[Erp5-users] Help requested from developers, implementers, and end users....

Tracy R Reed treed at copilotconsulting.com
Sat Aug 25 06:20:00 CEST 2007


survey at trentend.com wrote:
> Just a quick thank you to the few people from the community who have  
> taken the time to
> fill in my survey. I think it's fair to say that the response has been  
> a little
> disappointing overall, but not entirely unexpected.

Disappointing in what way? Lack of response? I suspect because there is
hardly anyone who cares enough to respond.

I have been following erp5 for 3 years. But I have never implemented it.
Last I looked there were no decent docs. I just took another look and it
looks like that situation hasn't changed much. There are a bunch of one
or two page howto's on erp5.org but still no manual. The community
maintained "handbook" is probably the best thing there is and it is very
incomplete. Probably having something to do with a lack of community.

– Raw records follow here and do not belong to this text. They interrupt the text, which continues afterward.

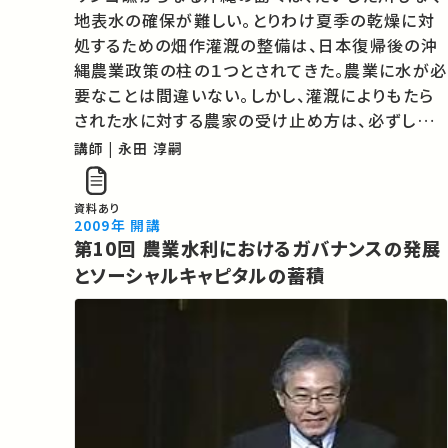
地表水の確保が難しい。とりわけ夏季の乾燥に対
処するための畑作灌漑の整備は、日本復帰後の沖
縄農業政策の柱の１つとされてきた。農業に水が必
要なことは間違いない。しかし、灌漑によりもたら
された水に対する農家の受け止め方は、必ずしも
政策が想定した通りではなかった。沖縄農業と水と
講師 | 永田 淳嗣
の一筋縄ではいかない関係を、農家の水へのまな
ざしの進化という視点から読み解いてみた…
資料あり
2009年 開講
第10回 農業水利におけるガバナンスの発展
とソーシャルキャピタルの蓄積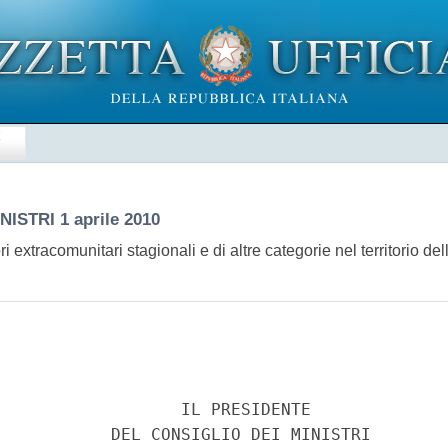
E
INISTRI
1 aprile 2010
i extracomunitari stagionali e di altre categorie nel territorio d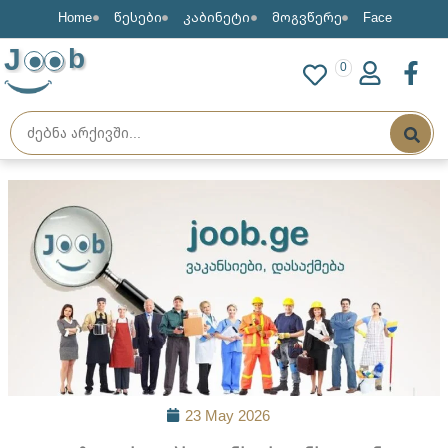
Home
წესები
კაბინეტი
მოგვწერე
Face
J
b
0
23 May 2026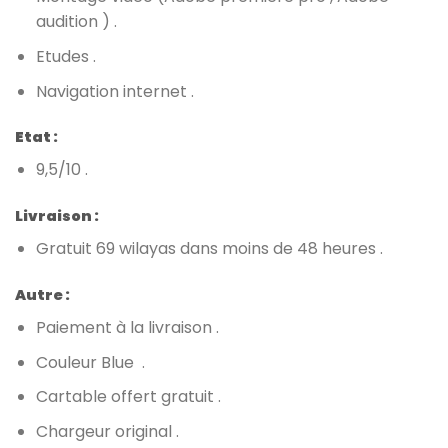
audition ) .
Etudes .
Navigation internet .
Etat :
9,5/10 .
Livraison :
Gratuit 69 wilayas dans moins de 48 heures .
Autre :
Paiement à la livraison .
Couleur Blue .
Cartable offert gratuit .
Chargeur original .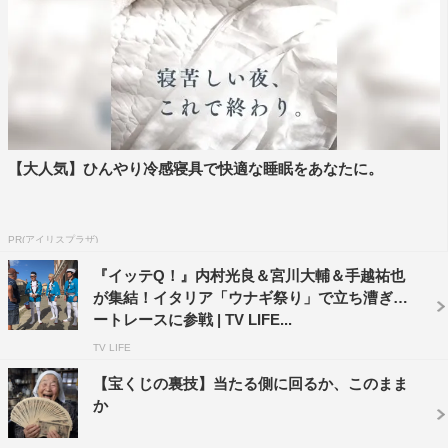
【大人気】ひんやり冷感寝具で快適な睡眠をあなたに。
PR(アイリスプラザ)
『イッテQ！』内村光良＆宮川大輔＆手越祐也
が集結！イタリア「ウナギ祭り」で立ち漕ぎボ
ートレースに参戦 | TV LIFE...
TV LIFE
【宝くじの裏技】当たる側に回るか、このまま
か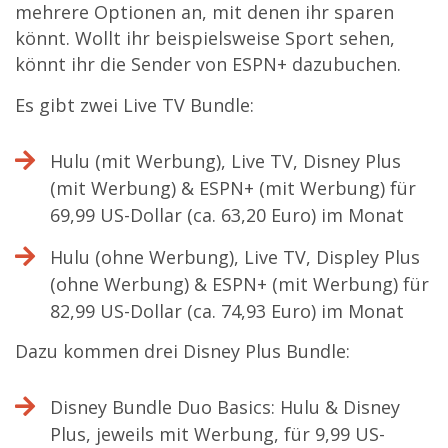
mehrere Optionen an, mit denen ihr sparen
könnt. Wollt ihr beispielsweise Sport sehen,
könnt ihr die Sender von ESPN+ dazubuchen.
Es gibt zwei Live TV Bundle:
Hulu (mit Werbung), Live TV, Disney Plus
(mit Werbung) & ESPN+ (mit Werbung) für
69,99 US-Dollar (ca. 63,20 Euro) im Monat
Hulu (ohne Werbung), Live TV, Displey Plus
(ohne Werbung) & ESPN+ (mit Werbung) für
82,99 US-Dollar (ca. 74,93 Euro) im Monat
Dazu kommen drei Disney Plus Bundle:
Disney Bundle Duo Basics: Hulu & Disney
Plus, jeweils mit Werbung, für 9,99 US-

There is still nothing like a "Getting Started Guide" to explain the
general theory of ERP5 or ERP in general it seems. I am fairly
experienced with Zope and I would like to be able to implement ERP5 but
at this point cannot be comfortable with it. I should check out the
livecd again. A couple years ago I downloaded it and booted it. I
couldn't make it do anything useful. No docs, no examples, nothing. I
asked Nexedi about this and they explained that they can't make it do
much because their clients keep all of their business processes secret
so they cannot include them in a livecd. That was a big cop-out though.
It can't be that hard to implement a basic mom and pop store just as a
demo. I'm downloading it again now and hopefully it has improved.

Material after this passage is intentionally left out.